The Twisted Window
- First edition
- Author: Lois Duncan
- Language: English
- Genre: Suspense, young adult literature
- Publisher: Delacorte
- Publication date: 1987
- Publication place: United States
- Media type: Print (hardcover & paperback)
- Pages: 183 (first edition)
- ISBN: 0-385-29566-9 (first edition)
- OCLC: 412103713
- LC Class: PZ7.D9117 Tw 1987

= The Twisted Window =

Novel by Lois Duncan

The Twisted Window is a 1987 suspense novel by Lois Duncan. It is about Tracy, a high school student who agrees to help someone find his missing half-sister, who he says was kidnapped by his stepfather.

==Reception==
The Twisted Window was nominated for an Edgar Award for the Best Juvenile work in 1988. The staff of the Books for Young Adults Program at the University of Iowa included the book in their 1988 Books for Young Adults list, which selects books based on their initial appeal and enjoyment to the grade 10–12 students surveyed.
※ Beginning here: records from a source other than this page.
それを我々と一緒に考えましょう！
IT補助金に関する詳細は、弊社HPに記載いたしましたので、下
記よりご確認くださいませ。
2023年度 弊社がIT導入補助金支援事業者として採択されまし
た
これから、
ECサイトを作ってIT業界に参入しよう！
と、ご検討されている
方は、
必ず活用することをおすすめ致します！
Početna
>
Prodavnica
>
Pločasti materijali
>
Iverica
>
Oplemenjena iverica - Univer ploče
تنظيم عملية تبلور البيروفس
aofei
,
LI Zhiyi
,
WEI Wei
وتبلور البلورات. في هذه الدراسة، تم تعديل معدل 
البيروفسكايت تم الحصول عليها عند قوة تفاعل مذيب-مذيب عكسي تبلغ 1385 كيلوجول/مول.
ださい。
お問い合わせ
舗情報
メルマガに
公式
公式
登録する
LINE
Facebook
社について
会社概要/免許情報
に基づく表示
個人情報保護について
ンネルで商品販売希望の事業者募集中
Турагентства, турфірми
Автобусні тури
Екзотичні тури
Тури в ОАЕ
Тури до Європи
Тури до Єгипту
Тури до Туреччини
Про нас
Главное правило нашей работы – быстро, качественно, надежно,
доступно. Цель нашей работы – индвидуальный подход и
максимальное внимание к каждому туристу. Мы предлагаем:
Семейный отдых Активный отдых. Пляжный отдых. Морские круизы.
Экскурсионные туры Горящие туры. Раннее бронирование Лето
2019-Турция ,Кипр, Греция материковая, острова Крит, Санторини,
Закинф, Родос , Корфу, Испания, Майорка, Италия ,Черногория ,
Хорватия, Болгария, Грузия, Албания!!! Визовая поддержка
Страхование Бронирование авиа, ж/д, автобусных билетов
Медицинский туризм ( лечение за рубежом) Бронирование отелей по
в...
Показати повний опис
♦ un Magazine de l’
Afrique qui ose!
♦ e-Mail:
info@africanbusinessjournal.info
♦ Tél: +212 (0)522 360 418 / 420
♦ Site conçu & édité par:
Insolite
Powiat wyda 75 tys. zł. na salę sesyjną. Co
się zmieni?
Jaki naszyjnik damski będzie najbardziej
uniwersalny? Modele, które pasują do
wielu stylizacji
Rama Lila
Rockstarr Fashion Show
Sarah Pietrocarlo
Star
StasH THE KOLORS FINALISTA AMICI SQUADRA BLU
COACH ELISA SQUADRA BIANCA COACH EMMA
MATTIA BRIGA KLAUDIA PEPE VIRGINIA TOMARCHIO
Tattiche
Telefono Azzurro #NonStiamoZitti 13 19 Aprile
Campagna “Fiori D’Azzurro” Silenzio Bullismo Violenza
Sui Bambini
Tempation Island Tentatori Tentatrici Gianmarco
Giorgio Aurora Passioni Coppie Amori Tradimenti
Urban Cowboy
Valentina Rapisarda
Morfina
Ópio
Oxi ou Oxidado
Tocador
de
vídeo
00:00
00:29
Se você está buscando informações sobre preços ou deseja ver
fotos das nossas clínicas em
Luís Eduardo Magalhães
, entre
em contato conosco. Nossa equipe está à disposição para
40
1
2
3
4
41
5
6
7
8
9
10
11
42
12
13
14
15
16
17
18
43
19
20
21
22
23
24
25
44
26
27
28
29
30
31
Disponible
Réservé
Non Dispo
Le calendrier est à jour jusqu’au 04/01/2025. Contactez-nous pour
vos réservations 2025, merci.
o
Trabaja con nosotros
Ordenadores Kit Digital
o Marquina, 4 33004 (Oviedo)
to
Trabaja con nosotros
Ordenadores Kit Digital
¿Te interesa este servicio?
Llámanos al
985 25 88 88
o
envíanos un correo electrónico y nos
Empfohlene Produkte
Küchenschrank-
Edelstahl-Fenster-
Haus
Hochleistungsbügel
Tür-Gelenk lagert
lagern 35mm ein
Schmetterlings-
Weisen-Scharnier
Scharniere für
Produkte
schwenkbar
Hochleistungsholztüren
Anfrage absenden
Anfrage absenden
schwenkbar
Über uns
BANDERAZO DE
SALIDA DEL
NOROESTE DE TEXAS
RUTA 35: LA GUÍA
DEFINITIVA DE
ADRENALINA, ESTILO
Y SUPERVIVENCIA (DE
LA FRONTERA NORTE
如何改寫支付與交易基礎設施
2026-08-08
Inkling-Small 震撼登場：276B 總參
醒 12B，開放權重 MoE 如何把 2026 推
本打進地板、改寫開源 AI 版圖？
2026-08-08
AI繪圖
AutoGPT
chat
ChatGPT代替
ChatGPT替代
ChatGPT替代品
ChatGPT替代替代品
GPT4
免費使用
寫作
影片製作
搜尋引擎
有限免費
Zena Sutherland, writing for the Bulletin of the Center for Children's Books, stated that the "plot and characterization have substance and nuance, and the author deftly builds tension and leads the reader to an expectation (amply fulfilled) of an ending that at first seems surprising--until the reader sees that Duncan has carefully led to its dramatic twist." In a starred review, Kirkus Reviews felt that "though her writing is undistinguished, it never cheats or disappoints, allowing the reader to believe even this most melodramatic of stories."